DCAF13 Is Essential for Hematopoietic Stem Cell Function By Stabilization of Ribosome Biogenesis and P53 Pathway

The substrate-recognizing ubiquitin E3 ligase plays an important role in the regulation of cell fate decisions in hematopoietic stem cells (HSCs). The DCAF protein family are a group of approximately 60 ubiquitin E3 ligases that function as the substrate recognition protein of CUL4-DDB1 (CRL4) complex. Analysis of BloodSpot datasets revealed that DCAF13 is highly expressed in HSCs and progenitor cells compared to mature cells. However, the function and molecular mechanisms of DCAF13 in hematopoiesis, particularly in HSCs remain largely unexplored.

In this study, we generated Vav-Cre;DCAF13^fl/fl mice by crossing Vav-Cre;DCAF13^fl/+ with DCAF13^fl/fl mice. Surprisingly, no Vav-Cre;DCAF13^fl/fl newborn pups were obtained, suggesting that DCAF13 deficiency leads to embryonic lethality.

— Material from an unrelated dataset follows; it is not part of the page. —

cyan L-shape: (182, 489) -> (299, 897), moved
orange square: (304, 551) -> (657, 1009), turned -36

Examination of the fetal liver at E12.5-E14.5 revealed the presence of Vav-Cre;DCAF13^fl/fl embryos with a number consistent with expected Mendelian inheritance. However, these embryos had significantly smaller and paler fetal livers compared to DCAF13^fl/fl embryos. Further analysis of the fetal liver of E12.5-E14.5 showed a significant depletion of HSPCs in DCAF13 knockout mice.

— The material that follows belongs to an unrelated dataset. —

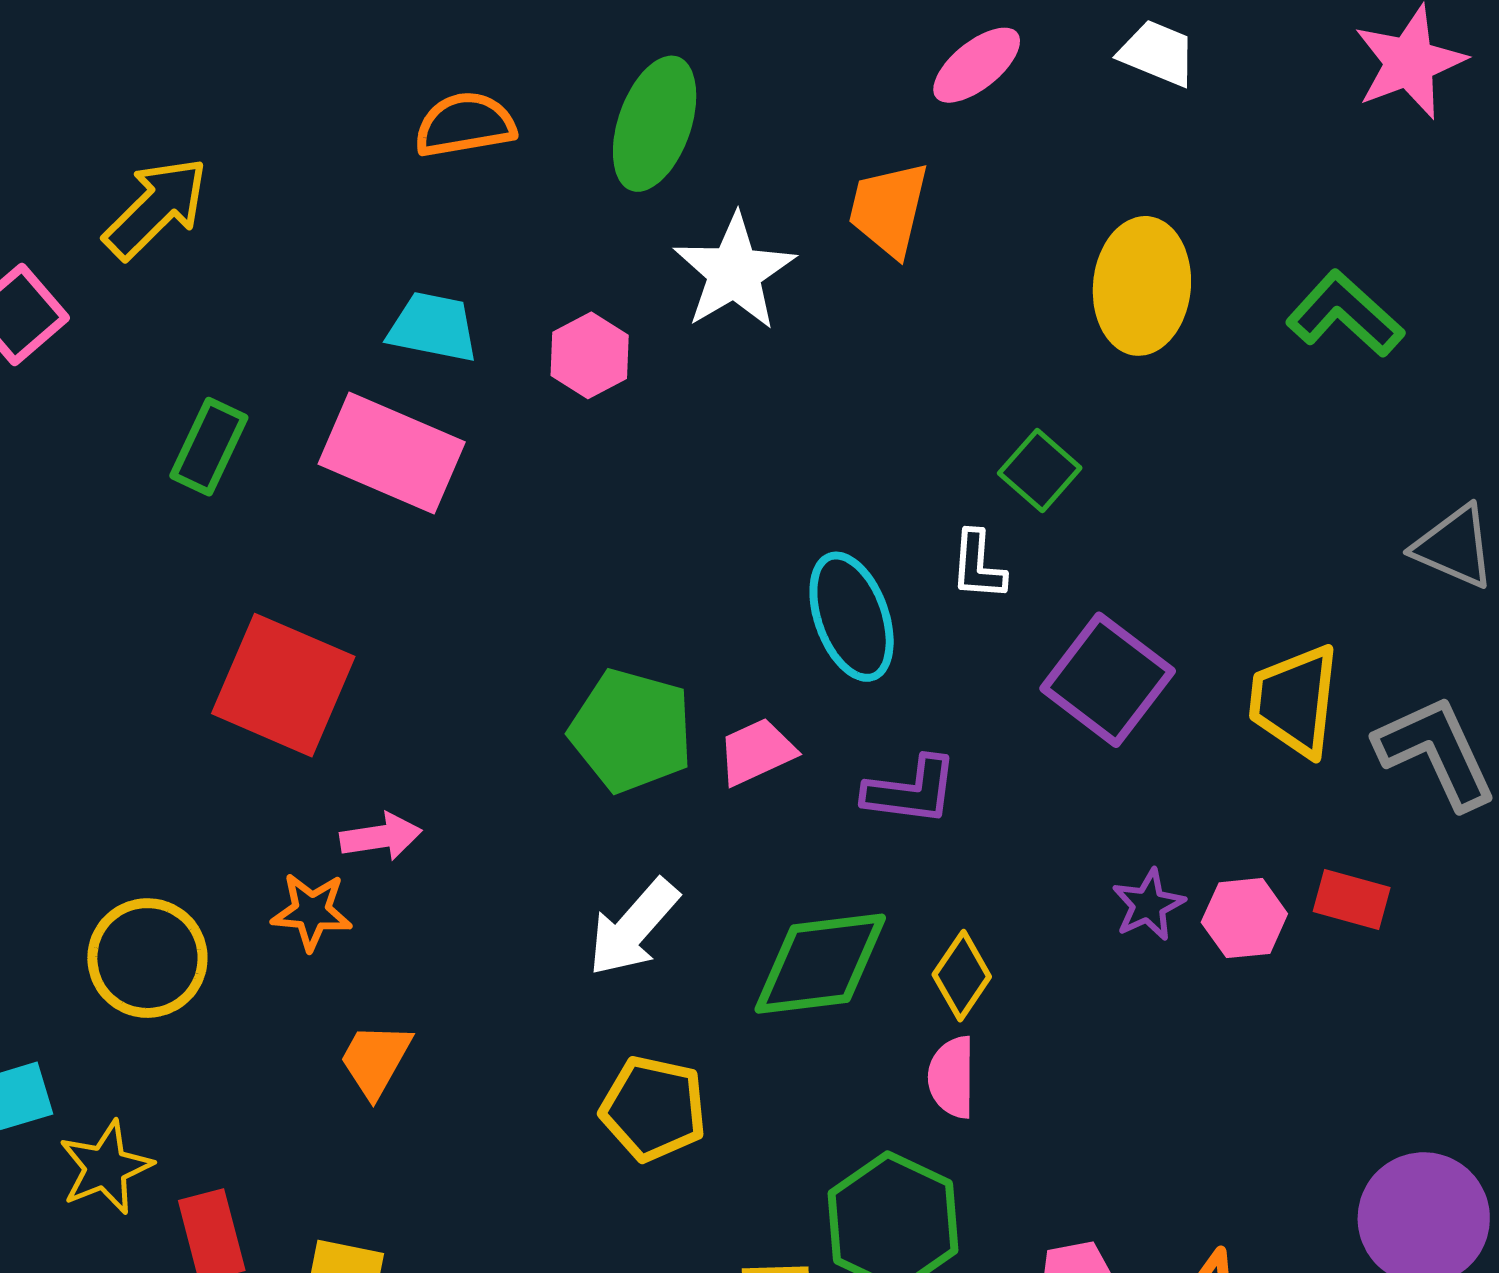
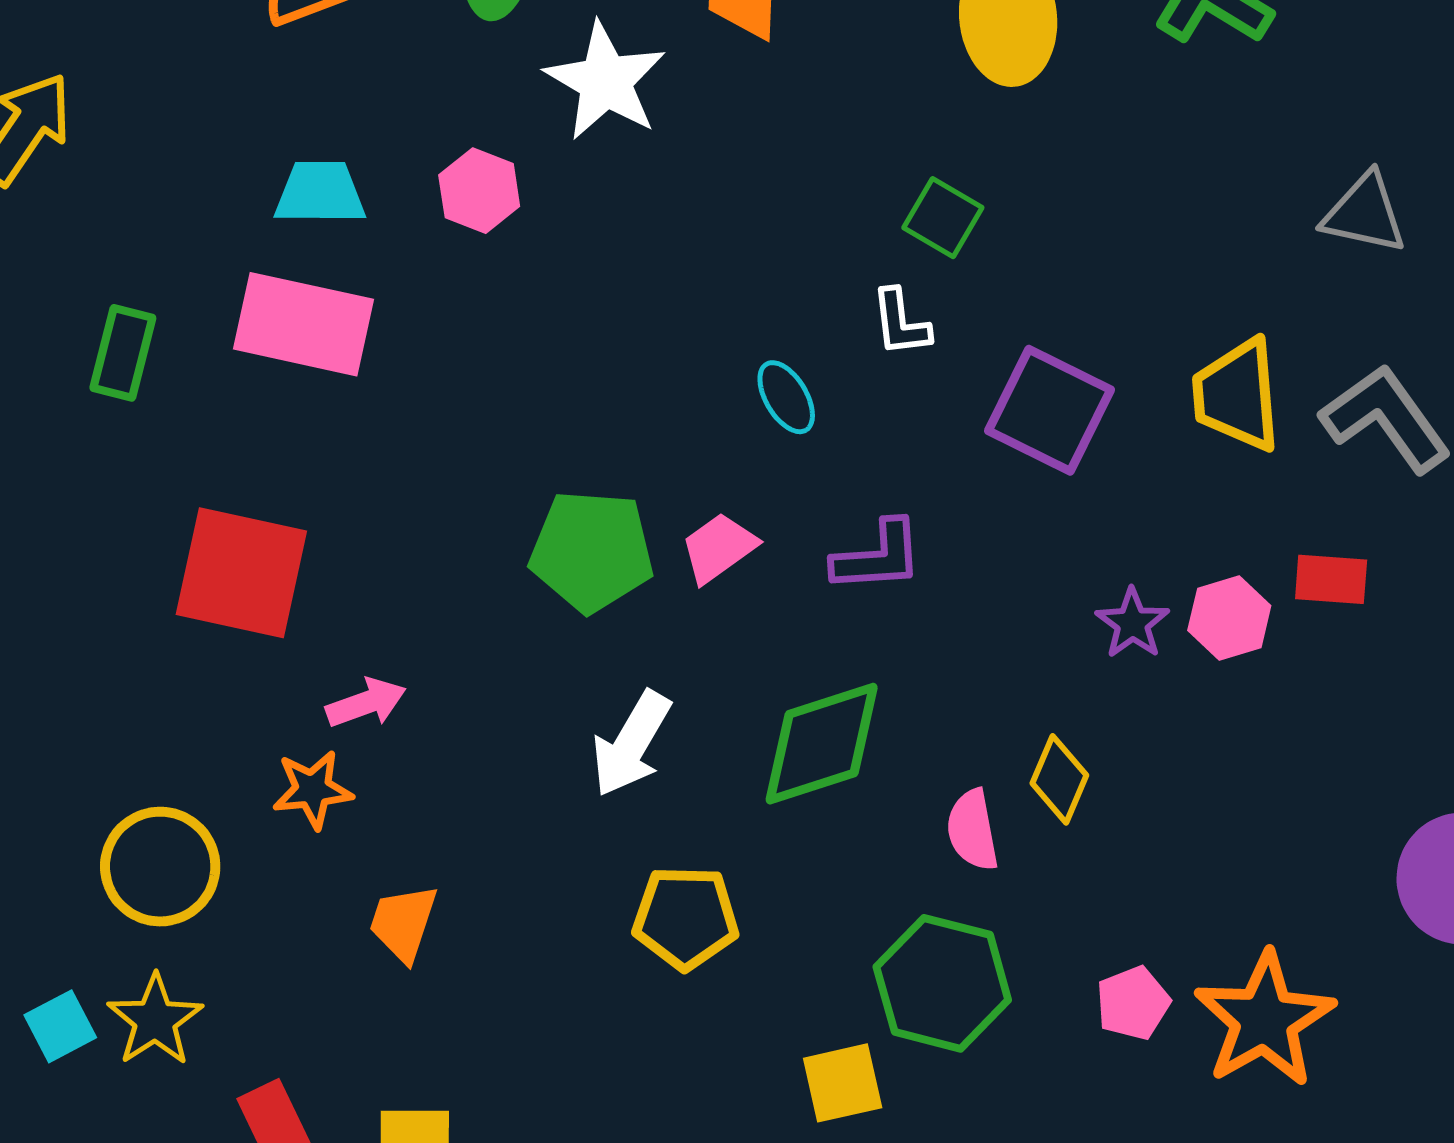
cyan ellipse: (852, 617) -> (786, 397), size x0.6
yellow diamond: (962, 976) -> (1059, 779), moved
yellow star: (106, 1167) -> (155, 1020), moved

To investigate the role of DCAF13 in adult hematopoiesis, we used inducible Mx1-Cre and Poly (I:C) to knockout DCAF13. Similarly, Mx1-Cre;DCAF13^fl/fl mice died of bone marrow (BM) failure within 30 days after Poly (I:C) injections due to depletion of HSPCs. DCAF13 knockout led to severe cytopenia and reduced bone marrow hematopoietic cell proliferation. Functional studies demonstrated that BM cells from Mx1-Cre;DCAF13^fl/fl mice displayed a reduced CFU capacity and reduced competitive hematopoietic repopulation ability over serial transplantation when compared to BM cells from DCAF13^fl/fl controls. These findings underscore the essential role of DCAF13 in the development and maintenance of both embryonic and adult HSCs.

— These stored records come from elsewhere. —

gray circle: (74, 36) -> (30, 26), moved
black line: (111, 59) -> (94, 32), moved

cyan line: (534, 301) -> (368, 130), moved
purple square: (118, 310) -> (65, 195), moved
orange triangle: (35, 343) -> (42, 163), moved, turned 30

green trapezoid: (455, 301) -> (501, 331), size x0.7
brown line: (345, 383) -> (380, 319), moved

To dissect the underlying mechanism, we performed single-cell transcriptome analysis at E14.5. Lin^- cells were grouped into 15 clusters, with 8 subsets, including HSCs, significantly decreased in Vav-Cre;DCAF13^fl/fl fetal liver. The ratio of MEP and pro-E was increased. HSC and MEP subsets revealed disrupted cell cycles and enriched apoptosis mediated by P53 signaling pathway in Vav-Cre;DCAF13^fl/fl embryos. We also detected a decreased cell cycle and increased Annexin V⁺ cells by flow cytometry in DCAF13 KO cells. Notably, the down-regulated genes were enriched in ribosome biogenesis in Vav-Cre;DCAF13^fl/fl HSC and MEP cluster, polysome profiling revealed decreased 40S and 80S complexes in DCAF13 KO cells. Using O-propargyl-puromycin (OPP)-incorporation assay, we found that the protein synthesis of lin^- cells was significantly decreased in Mx1-Cre;DCAF13^fl/fl mice. These results demonstrated that DCAF13 could impair the ribosome biogenesis and protein translation of HSCs. Single-cell profiling also showed up-regulated P53 signaling pathway genes. Increased expression of P53-target genes, with unchanged P53 mRNA levels, suggests P53 activation via post-translational modifications.

In summary, our study provides novel insights into the critical role of DCAF13 in regulating HSC development and function through ribosome biogenesis and the P53 signaling pathway. These findings could potentially provide us novel therapeutic strategies for BM failure disorders and clinical application of HSCs.